Before continuing, allow me a quick description of HE. He is a western told, athletic and certainly well educated professional, who practices fighting sports.

HE: “Since when did 40 become become senior citizens?”

to which I, The Author, replied with the following note:

The Author: “Since there are people under that age. For example, someone in the fourth year of college is a senior to someone in the second year. Some one in his/her 40’s is a senior to someone in his/her 30’s, Someone working 10 years in a company is a senior to someone who just entered the org. regardless their age, and so on”. I added that “current folk knowledge speaks of senior citizens to refer to those in retirement, but that is limiting and basically wrong”.

HE: “I see that’s one way to look at it. But applying the label senior to such age in an ad also seems like a scare tactic –people who do not think of themselves as being seniors at that age and looks at your ad may suddenly feel old”

The Author: “It’s a good point. Will come up with something to clear the fog. Thank you so much for the feedback”.

Since this exchange took place in a public cyber space, I also wrote to him privately to thanks him for the note. To this private note, he reply with the following:

HE: “No worries man. I just get annoyed by sales pitches that try to make me feel bad about myself”.

There are several aspects to note and learn from his reaction: 1) the connotation attached to the word senior, 2) the fact that he read the word “citizen” where there is none, 3) he sees the word senior as a label that is scary and leads to feeling old, 4) his assertion that such word makes him feel bad about himself, and 5) the word “senior” touched him at an emotional level.

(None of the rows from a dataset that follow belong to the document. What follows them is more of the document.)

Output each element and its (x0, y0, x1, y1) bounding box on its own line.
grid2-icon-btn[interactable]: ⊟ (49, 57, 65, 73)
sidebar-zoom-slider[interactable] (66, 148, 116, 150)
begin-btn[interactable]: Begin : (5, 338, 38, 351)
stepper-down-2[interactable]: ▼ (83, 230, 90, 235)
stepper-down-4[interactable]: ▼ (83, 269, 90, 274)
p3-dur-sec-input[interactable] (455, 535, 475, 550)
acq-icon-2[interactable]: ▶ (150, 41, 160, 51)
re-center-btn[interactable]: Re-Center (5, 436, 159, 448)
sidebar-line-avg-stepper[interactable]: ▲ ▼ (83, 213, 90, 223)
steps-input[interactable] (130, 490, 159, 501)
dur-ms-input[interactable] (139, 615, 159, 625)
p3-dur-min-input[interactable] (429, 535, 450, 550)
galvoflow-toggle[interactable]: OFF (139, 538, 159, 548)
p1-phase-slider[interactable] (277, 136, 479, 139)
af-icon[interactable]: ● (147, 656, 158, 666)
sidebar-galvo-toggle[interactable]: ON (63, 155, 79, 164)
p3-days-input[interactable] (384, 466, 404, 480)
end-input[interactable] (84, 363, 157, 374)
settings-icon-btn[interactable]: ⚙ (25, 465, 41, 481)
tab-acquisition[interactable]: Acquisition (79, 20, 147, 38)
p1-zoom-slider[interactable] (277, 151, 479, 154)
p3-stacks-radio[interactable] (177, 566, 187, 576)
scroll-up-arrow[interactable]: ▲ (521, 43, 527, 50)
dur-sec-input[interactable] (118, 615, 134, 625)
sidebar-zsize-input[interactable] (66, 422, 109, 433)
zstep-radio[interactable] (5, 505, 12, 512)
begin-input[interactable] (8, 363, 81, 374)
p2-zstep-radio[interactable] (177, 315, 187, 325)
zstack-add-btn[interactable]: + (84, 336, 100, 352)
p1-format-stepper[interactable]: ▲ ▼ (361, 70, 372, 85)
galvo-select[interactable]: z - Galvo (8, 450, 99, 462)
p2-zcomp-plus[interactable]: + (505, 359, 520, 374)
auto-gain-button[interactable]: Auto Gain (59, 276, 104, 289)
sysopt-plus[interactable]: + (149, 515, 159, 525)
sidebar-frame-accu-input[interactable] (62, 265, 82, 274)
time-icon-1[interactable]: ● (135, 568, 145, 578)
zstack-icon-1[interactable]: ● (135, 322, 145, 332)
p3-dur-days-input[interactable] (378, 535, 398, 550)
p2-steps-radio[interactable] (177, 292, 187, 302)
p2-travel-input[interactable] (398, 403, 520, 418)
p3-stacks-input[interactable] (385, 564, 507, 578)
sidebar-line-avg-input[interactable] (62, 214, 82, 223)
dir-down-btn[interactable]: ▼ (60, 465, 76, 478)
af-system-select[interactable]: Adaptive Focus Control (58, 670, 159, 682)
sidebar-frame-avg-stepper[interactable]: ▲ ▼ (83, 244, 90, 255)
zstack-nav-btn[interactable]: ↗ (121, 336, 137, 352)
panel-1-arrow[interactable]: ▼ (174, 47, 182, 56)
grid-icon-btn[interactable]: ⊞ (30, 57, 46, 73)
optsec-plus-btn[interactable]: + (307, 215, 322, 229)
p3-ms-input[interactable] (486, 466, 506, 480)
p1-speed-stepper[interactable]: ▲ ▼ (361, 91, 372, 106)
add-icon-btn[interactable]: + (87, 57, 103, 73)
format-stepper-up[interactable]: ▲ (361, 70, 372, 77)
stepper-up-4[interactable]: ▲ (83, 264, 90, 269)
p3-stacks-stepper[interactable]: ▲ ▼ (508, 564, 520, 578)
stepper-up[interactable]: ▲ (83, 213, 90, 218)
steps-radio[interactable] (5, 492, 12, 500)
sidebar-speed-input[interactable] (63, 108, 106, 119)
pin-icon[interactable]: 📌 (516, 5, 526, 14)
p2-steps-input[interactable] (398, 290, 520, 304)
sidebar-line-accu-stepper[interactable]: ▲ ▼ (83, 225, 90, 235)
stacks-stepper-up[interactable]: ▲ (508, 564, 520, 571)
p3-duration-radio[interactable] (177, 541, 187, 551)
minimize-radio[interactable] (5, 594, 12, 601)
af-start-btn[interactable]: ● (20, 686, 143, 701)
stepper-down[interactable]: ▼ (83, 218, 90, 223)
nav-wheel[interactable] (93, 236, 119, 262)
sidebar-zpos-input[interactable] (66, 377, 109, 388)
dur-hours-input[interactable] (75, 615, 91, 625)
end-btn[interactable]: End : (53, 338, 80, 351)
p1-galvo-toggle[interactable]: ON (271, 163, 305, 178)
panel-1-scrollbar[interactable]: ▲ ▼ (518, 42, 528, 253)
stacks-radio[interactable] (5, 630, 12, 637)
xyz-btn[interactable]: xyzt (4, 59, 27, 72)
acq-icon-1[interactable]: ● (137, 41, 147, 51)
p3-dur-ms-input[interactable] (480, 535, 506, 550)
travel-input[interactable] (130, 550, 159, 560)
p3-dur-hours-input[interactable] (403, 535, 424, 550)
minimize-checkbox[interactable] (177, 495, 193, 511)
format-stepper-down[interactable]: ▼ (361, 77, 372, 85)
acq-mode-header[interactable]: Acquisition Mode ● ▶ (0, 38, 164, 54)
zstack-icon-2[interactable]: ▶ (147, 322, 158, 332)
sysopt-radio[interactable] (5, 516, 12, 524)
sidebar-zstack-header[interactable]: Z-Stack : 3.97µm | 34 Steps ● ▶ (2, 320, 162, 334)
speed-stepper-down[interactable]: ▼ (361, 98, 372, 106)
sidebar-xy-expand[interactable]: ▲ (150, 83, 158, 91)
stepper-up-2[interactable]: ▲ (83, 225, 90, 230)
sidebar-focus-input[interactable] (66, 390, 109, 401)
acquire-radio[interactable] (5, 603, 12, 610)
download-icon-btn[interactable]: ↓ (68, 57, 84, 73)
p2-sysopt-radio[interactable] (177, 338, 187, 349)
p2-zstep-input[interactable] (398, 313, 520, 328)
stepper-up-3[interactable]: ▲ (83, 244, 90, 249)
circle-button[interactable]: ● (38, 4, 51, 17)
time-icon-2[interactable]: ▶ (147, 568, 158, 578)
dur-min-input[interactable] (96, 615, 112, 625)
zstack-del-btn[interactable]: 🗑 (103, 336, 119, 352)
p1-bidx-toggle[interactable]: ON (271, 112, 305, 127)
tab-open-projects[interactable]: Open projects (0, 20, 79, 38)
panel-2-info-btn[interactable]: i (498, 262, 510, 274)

This is an excellent case study on the use of words and their impact on human emotions, and its application is wide. For example, marketing professionals can benefit because it calls attention to the emotional impact of words, which is the trick number one in leading people to consume, vote for a candidate, or enrolled in charity among other activities. This case is also useful for teachers as it is for anybody managing people, or anybody interacting within cross-cultural communities. Basically, this case is useful for any person dealing with another person. Let’s analyze the narrative both in the ad as well as the one in HE’s head.

  1. The connotation attached to the word “Senior”.

The success of an ad is in it’s emotional impact, the careful selection of to whom it delivers the message, and when. The way to say it could be in words or images, or both. In this case, we speak of a word –senior.

But it’s not the word or the image we use in advertising what really matters. The connotation attached to it is more significant than the word/image itself because its impact on human emotions is greater than a plain definition. This connotation obeys a context (place, demography, time, etc.). When a connotation is made popular within a context, it starts being widely use and so it acquires its “true” meaning. The meaning that is true for that community, within a specific context, at an specific time.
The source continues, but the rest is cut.